4.4 Experimental analysis

In this section, we further analyze the advantages and disadvantages of the model from the convergence, parameter sensitivity, feature visualization and ablation experiments of the proposed method.

Convergence Analysis

Since the objective of UDA-DBADE is optimized in iterative manner, we evaluate the classification accuracy with iterations. Specifically, Fig. 3a shows the experimental results of Digits domain adaptation task M$\rightarrow$U, ImageCLEF domain adaptation task P$\rightarrow$C and Office-31 domain adaptation tasks W$\rightarrow$A and A$\rightarrow$D, respectively.
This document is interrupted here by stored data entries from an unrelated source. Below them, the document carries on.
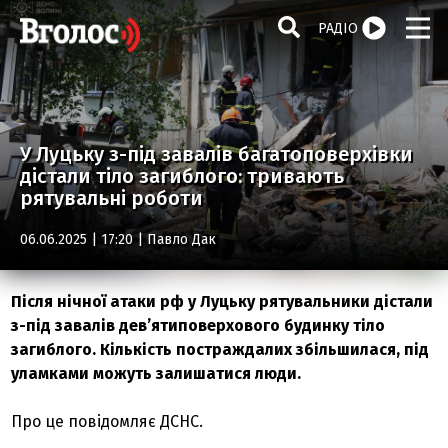
РАДІО
У Луцьку з-під завалів багатоповерхівки
дістали тіло загиблого: тривають
рятувальні роботи
06.06.2025 | 17:20 |
Павло Дак
Після нічної атаки рф у Луцьку рятувальники дістали
з-під завалів девʼятиповерхового будинку тіло
загиблого. Кількість постраждалих збільшилася, під
уламками можуть залишатися люди.
Про це повідомляє ДСНС.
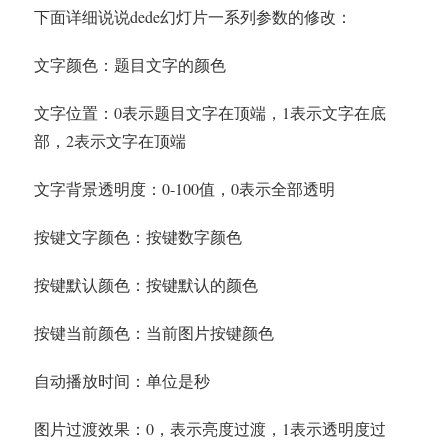
下面详细说说dede幻灯片一系列参数的修改：
文字颜色：题目文字的颜色
文字位置：0表示题目文字在顶端，1表示文字在底
部，2表示文字在顶端
文字背景透明度：0-100值，0表示全部透明
按键文字颜色：按键数字颜色
按键默认颜色：按键默认的颜色
按键当前颜色：当前图片按键颜色
自动播放时间：单位是秒
图片过渡效果：0，表示亮度过渡，1表示透明度过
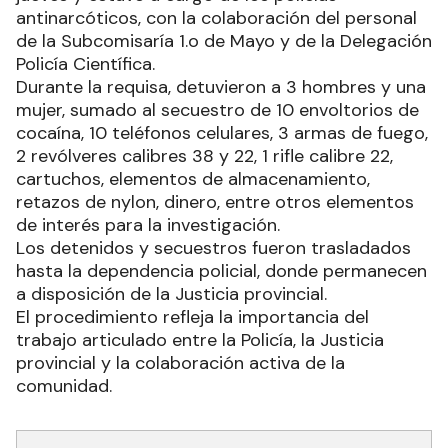
antinarcóticos, con la colaboración del personal
de la Subcomisaría 1.o de Mayo y de la Delegación
Policía Científica.
Durante la requisa, detuvieron a 3 hombres y una
mujer, sumado al secuestro de 10 envoltorios de
cocaína, 10 teléfonos celulares, 3 armas de fuego,
2 revólveres calibres 38 y 22, 1 rifle calibre 22,
cartuchos, elementos de almacenamiento,
retazos de nylon, dinero, entre otros elementos
de interés para la investigación.
Los detenidos y secuestros fueron trasladados
hasta la dependencia policial, donde permanecen
a disposición de la Justicia provincial.
El procedimiento refleja la importancia del
trabajo articulado entre la Policía, la Justicia
provincial y la colaboración activa de la
comunidad.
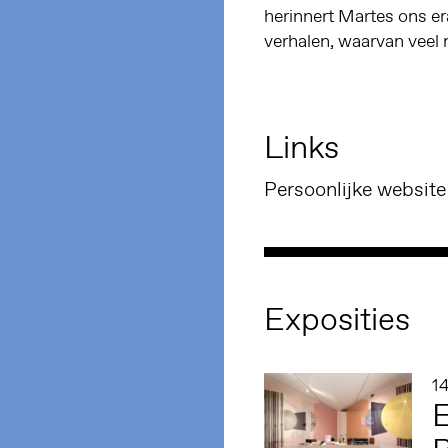
herinnert Martes ons er
verhalen, waarvan veel 
Links
Persoonlijke website
Exposities
1
E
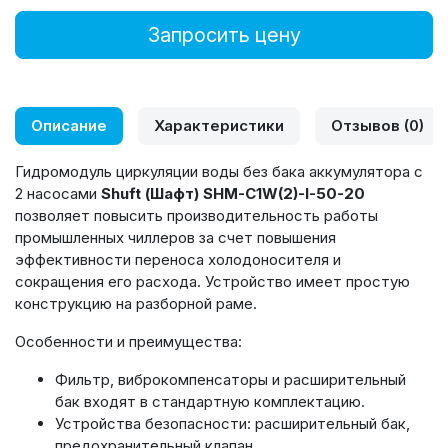
Запросить цену
Описание
Характеристики
Отзывов (0)
Гидромодуль циркуляции воды без бака аккумулятора с
2 насосами
Shuft (Шафт) SHM-C1W(2)-I-50-20
позволяет повысить производительность работы
промышленных чиллеров за счет повышения
эффективности переноса холодоносителя и
сокращения его расхода. Устройство имеет простую
конструкцию на разборной раме.
Особенности и преимущества:
Фильтр, виброкомпенсаторы и расширительный
бак входят в стандартную комплектацию.
Устройства безопасности: расширительный бак,
предохранительный клапан.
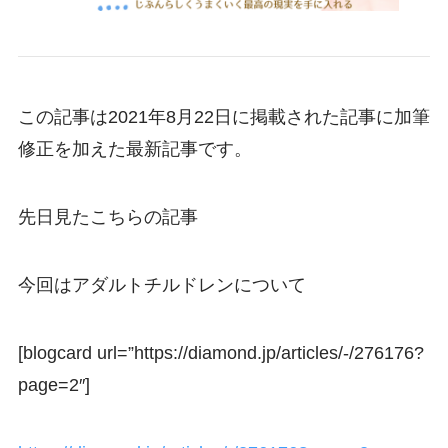
この記事は2021年8月22日に掲載された記事に加筆
修正を加えた最新記事です。
先日見たこちらの記事
今回はアダルトチルドレンについて
[blogcard url=”https://diamond.jp/articles/-/276176?
page=2″]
It can be seen that the accuracy ascends gradually and comes to stable with about 90 epochs.

Parameter Sensitivity Analysis

It can be concluded from Eq. (12) that a high $\mu$ value will lead to the selection of many noisy pseudo-label samples, thus leading to the deviation of model classification. By comparison, a low $\mu$ value will even filter out some confident samples that may be positive. In order to evaluate the influence of the confidence factor $\mu$, we adjust its value and use it to predict the threshold of the consistency score ${\Omega _j}$ for target domain sample pseudo-labels. As shown in Fig. 3b, sensitivity evaluations in terms of the confidence factor $\mu$ are conducted on the Digits domain adaptation task M$\rightarrow$U, ImageCLEF domain adaptation task P$\rightarrow$C and Office-31 domain adaptation tasks W$\rightarrow$A and A$\rightarrow$D, respectively. We observe that model reaches the optimum when $\mu = 0.75$, which is equivalent to accepting two-thirds of the pseudo-label prediction.
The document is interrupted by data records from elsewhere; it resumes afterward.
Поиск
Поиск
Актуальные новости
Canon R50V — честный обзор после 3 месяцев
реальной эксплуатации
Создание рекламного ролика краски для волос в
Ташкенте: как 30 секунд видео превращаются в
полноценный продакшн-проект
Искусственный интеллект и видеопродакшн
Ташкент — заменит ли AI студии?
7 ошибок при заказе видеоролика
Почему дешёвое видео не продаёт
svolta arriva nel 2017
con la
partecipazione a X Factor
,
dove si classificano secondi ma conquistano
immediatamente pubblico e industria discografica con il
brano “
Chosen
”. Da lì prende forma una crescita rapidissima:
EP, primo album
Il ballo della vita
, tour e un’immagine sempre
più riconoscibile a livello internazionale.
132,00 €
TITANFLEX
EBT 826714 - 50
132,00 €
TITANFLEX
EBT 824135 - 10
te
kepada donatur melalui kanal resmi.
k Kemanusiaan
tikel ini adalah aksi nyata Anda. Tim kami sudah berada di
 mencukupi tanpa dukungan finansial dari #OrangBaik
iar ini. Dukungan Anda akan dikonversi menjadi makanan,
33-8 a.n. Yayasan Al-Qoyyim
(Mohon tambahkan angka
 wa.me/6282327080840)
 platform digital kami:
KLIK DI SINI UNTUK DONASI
We use the K-nearest neighbor algorithm to assign pseudo-labels to the target samples, but the value of K is closely related to the accuracy of the pseudo-labels of the target samples. Larger values of K lead to assigning wrong pseudo-labels to target samples, while lower values of K miss the correct pseudo-labels of target samples. In order to evaluate the influence of the K, we adjust its value and use it to select pseudo-labels for target samples. As shown in Fig. 3c, sensitivity evaluations in terms of the confidence factor K are conducted on the Digits domain adaptation task M$\rightarrow$U, ImageCLEF domain adaptation task P$\rightarrow$C and Office-31 domain adaptation tasks W$\rightarrow$A and A$\rightarrow$D, respectively. We observe that model reaches the optimum when ${K = 5}$. It is not difficult to understand that $K > 1$ is beneficial to the pseudo-label of the target sample, because it helps to deal with the noise prediction of the classifier boundary.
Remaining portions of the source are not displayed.